Excerpted data below:
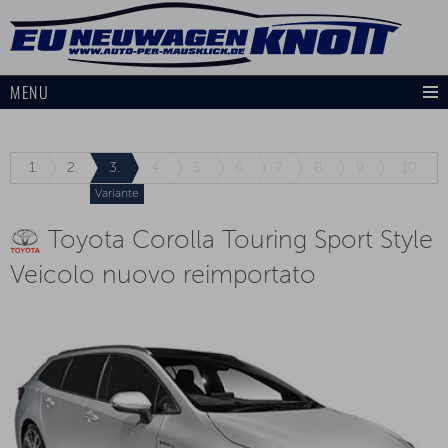
MENU
1.
2.
3.
4.
5.
6.
7.
8.
9.
10.
Variante
Toyota Corolla Touring Sport Style
Veicolo nuovo reimportato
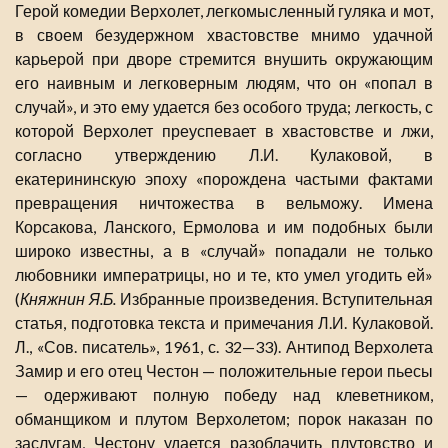
Герой комедии Верхолет, легкомысленный гуляка и мот,
в своем безудержном хвастовстве мнимо удачной
карьерой при дворе стремится внушить окружающим
его наивным и легковерным людям, что он «попал в
случай», и это ему удается без особого труда; легкость, с
которой Верхолет преуспевает в хвастовстве и лжи,
согласно утверждению Л.И. Кулаковой, в
екатерининскую эпоху «порождена частыми фактами
превращения ничтожества в вельможу. Имена
Корсакова, Ланского, Ермолова и им подобных были
широко известны, а в «случай» попадали не только
любовники императрицы, но и те, кто умел угодить ей»
(
Княжнин Я.Б.
Избранные произведения. Вступительная
статья, подготовка текста и примечания Л.И. Кулаковой.
Л., «Сов. писатель», 1961, с. 32—33). Антипод Верхолета
Замир и его отец Честон — положительные герои пьесы
— одерживают полную победу над клеветником,
обманщиком и плутом Верхолетом; порок наказан по
заслугам, Честону удается разоблачить плутовство и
End of Excerpted data.
**How to complete this task:**
Using the material above, find each line that holds "хвастовстве" and copy that line.

**Answer:**
в своем безудержном хвастовстве мнимо удачной
которой Верхолет преуспевает в хвастовстве и лжи,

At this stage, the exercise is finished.